Speaking is faster than tapping through form fields. The Trigger Log context accepts a 15 to 30 second voice description and produces a complete log entry with your what you are tracking filled in. Most people log more consistently when the barrier is 20 seconds of speaking rather than two minutes of tapping.
How do I add this context to Contextli?
Copy the context on this page, then open Contextli and go to the Contexts page. Click Import, choose From JSON, paste it into the Import from Clipboard window, and click Import Context. It is ready to use in under 30 seconds. If you do not have Contextli yet, you can download it for free first.
Is my voice recording private? Does Contextli send it anywhere?
Your voice recording and the transcription are stored on your device only. Contextli processes your audio locally and does not send your recordings or transcription text to any server. The structured output it produces is text you control, and you decide where it goes.
Can I change what the output looks like?
Yes. Every context in Contextli is a starting point you can edit.

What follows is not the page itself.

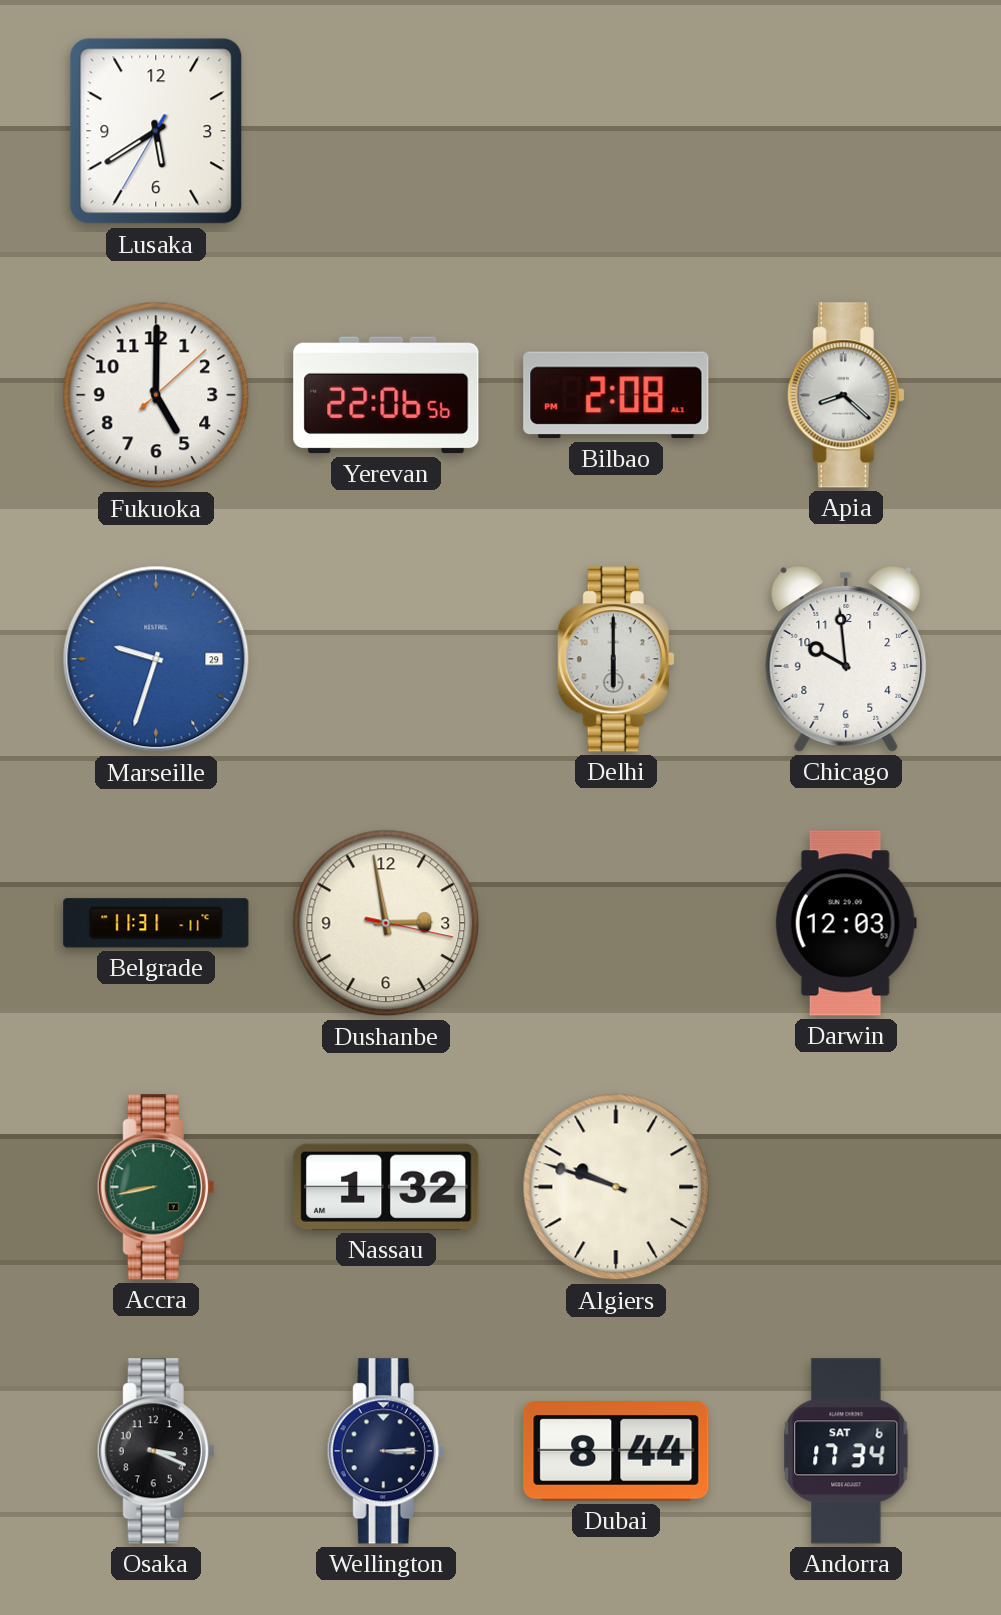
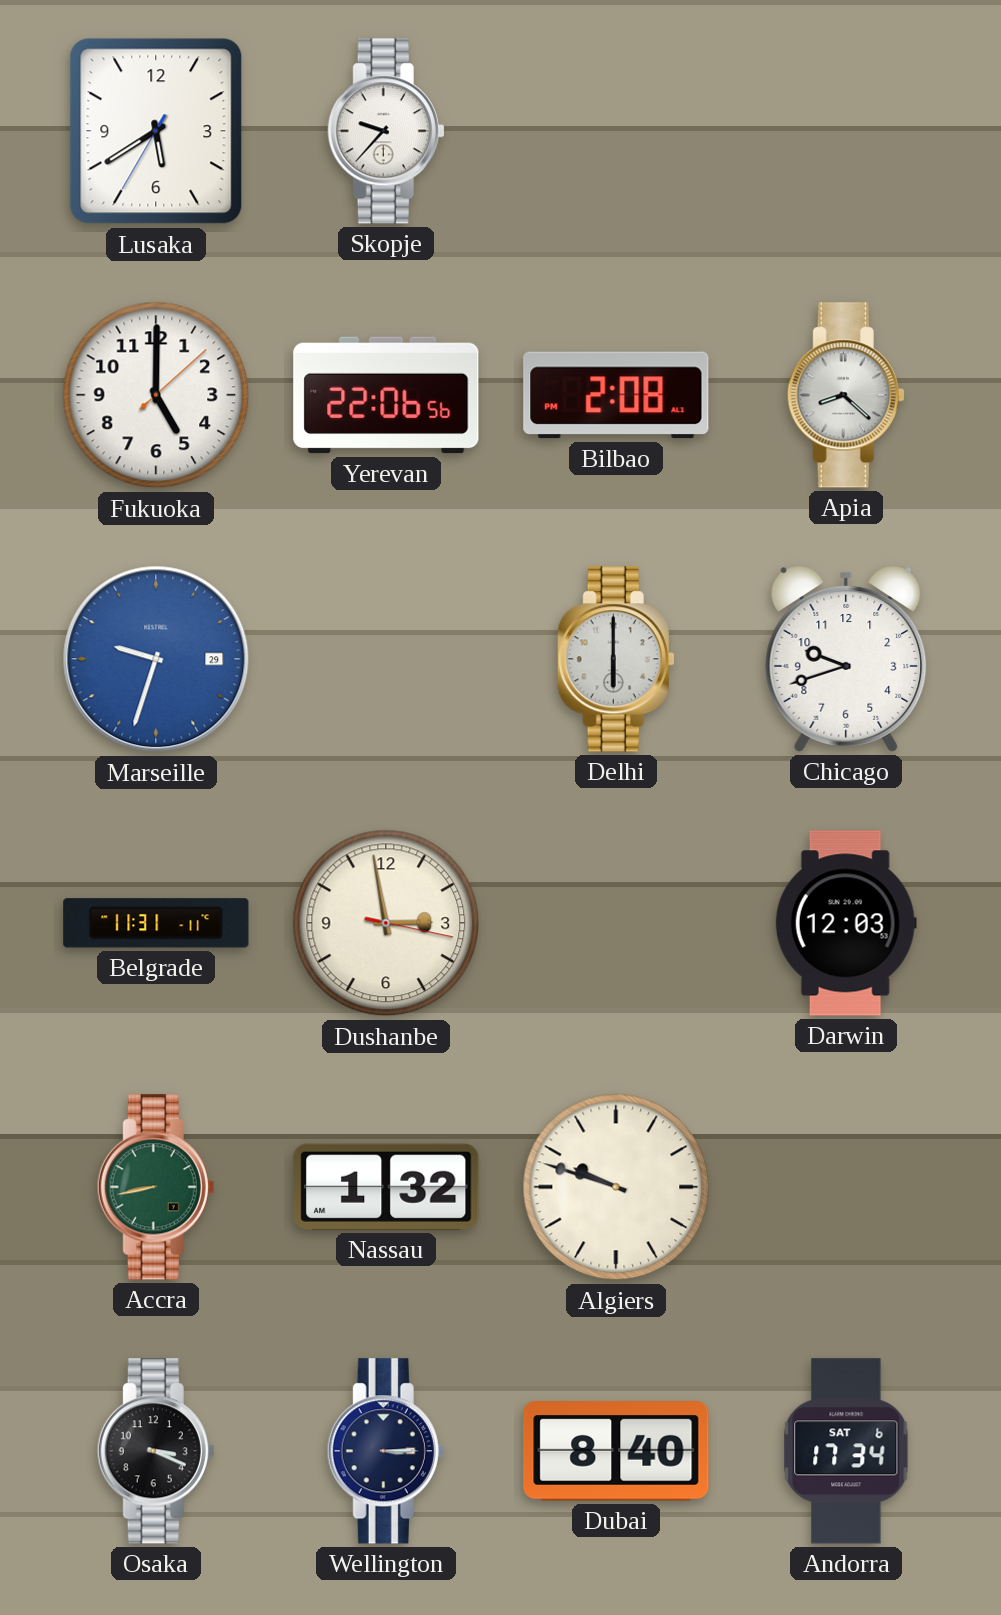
Skopje: none -> 9:37
Chicago: 9:59 -> 9:42
Dubai: 8:44 -> 8:40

Open the context in the app, change the instructions to adjust the structure, tone, or fields, and save. The next time you use it, the output reflects your changes. You are not locked into the default format.
Do I need to install an app to use this context?
Yes. Contextli is a free app. Download it, then copy this context and paste it into the Import from Clipboard window on the Contexts page. The whole process takes about 30 seconds.